[Provided entries Boundary: Start]

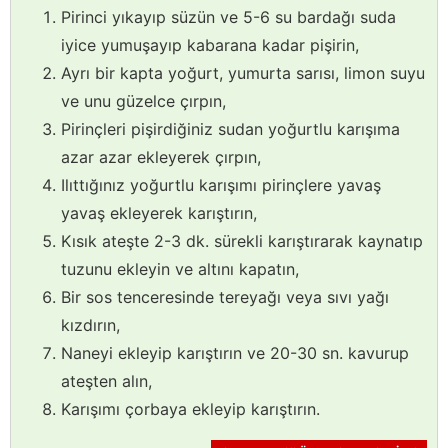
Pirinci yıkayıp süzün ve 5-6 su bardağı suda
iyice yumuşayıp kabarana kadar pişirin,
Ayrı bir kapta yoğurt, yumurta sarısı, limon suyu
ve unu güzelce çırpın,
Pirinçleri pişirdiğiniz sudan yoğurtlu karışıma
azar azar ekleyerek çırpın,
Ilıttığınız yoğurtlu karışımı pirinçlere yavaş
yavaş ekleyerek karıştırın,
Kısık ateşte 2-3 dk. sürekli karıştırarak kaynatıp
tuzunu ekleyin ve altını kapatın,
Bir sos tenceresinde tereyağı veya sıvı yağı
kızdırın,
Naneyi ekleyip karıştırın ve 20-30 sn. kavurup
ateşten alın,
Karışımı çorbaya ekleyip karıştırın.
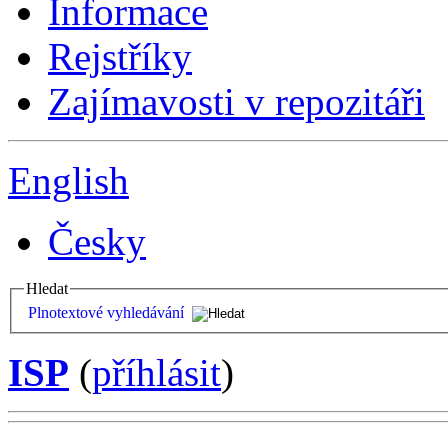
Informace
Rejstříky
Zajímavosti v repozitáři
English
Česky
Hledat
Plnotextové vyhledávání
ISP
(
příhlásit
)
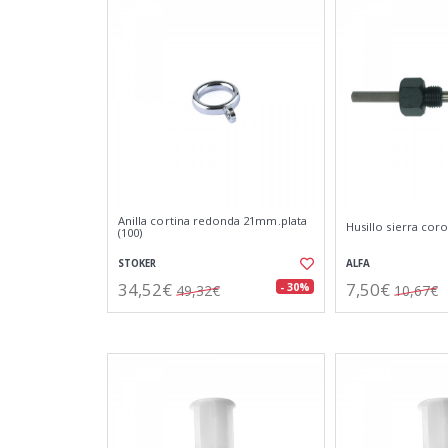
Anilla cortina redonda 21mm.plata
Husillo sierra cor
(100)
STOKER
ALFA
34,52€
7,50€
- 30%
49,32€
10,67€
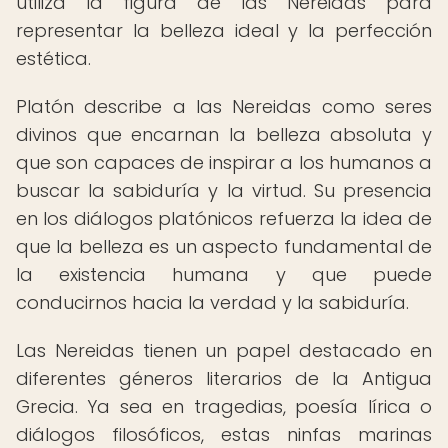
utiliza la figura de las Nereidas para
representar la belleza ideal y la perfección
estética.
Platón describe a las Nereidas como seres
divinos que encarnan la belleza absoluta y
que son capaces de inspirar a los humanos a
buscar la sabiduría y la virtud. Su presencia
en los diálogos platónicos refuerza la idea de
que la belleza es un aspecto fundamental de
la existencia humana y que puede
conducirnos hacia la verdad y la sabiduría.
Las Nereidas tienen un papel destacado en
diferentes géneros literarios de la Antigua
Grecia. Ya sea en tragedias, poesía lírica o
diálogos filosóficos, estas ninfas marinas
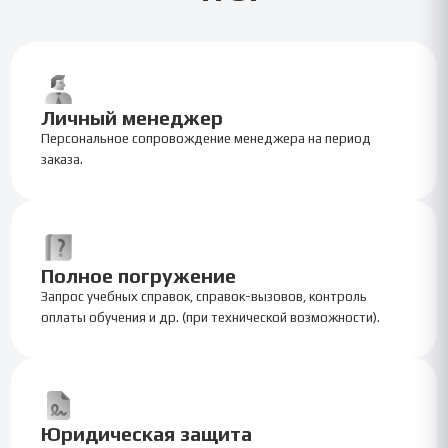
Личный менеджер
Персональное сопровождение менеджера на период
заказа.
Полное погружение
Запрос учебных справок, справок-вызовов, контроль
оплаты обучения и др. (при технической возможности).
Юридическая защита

[Provided entries Boundary: End]

**Your objective:**
An answer that restates all the entries exactly and drops the images is what is needed.

**Task solution:**
Pirinci yıkayıp süzün ve 5-6 su bardağı suda
iyice yumuşayıp kabarana kadar pişirin,
Ayrı bir kapta yoğurt, yumurta sarısı, limon suyu
ve unu güzelce çırpın,
Pirinçleri pişirdiğiniz sudan yoğurtlu karışıma
azar azar ekleyerek çırpın,
Ilıttığınız yoğurtlu karışımı pirinçlere yavaş
yavaş ekleyerek karıştırın,
Kısık ateşte 2-3 dk. sürekli karıştırarak kaynatıp
tuzunu ekleyin ve altını kapatın,
Bir sos tenceresinde tereyağı veya sıvı yağı
kızdırın,
Naneyi ekleyip karıştırın ve 20-30 sn. kavurup
ateşten alın,
Karışımı çorbaya ekleyip karıştırın.
Informace
Rejstříky
Zajímavosti v repozitáři
English
Česky
Hledat
Plnotextové vyhledávání
ISP
(
příhlásit
)
Anilla cortina redonda 21mm.plata
Husillo sierra cor
(100)
STOKER
ALFA
34,52€
7,50€
- 30%
49,32€
10,67€
utiliza la figura de las Nereidas para
representar la belleza ideal y la perfección
estética.
Platón describe a las Nereidas como seres
divinos que encarnan la belleza absoluta y
que son capaces de inspirar a los humanos a
buscar la sabiduría y la virtud. Su presencia
en los diálogos platónicos refuerza la idea de
que la belleza es un aspecto fundamental de
la existencia humana y que puede
conducirnos hacia la verdad y la sabiduría.
Las Nereidas tienen un papel destacado en
diferentes géneros literarios de la Antigua
Grecia. Ya sea en tragedias, poesía lírica o
diálogos filosóficos, estas ninfas marinas
Личный менеджер
Персональное сопровождение менеджера на период
заказа.
Полное погружение
Запрос учебных справок, справок-вызовов, контроль
оплаты обучения и др. (при технической возможности).
Юридическая защита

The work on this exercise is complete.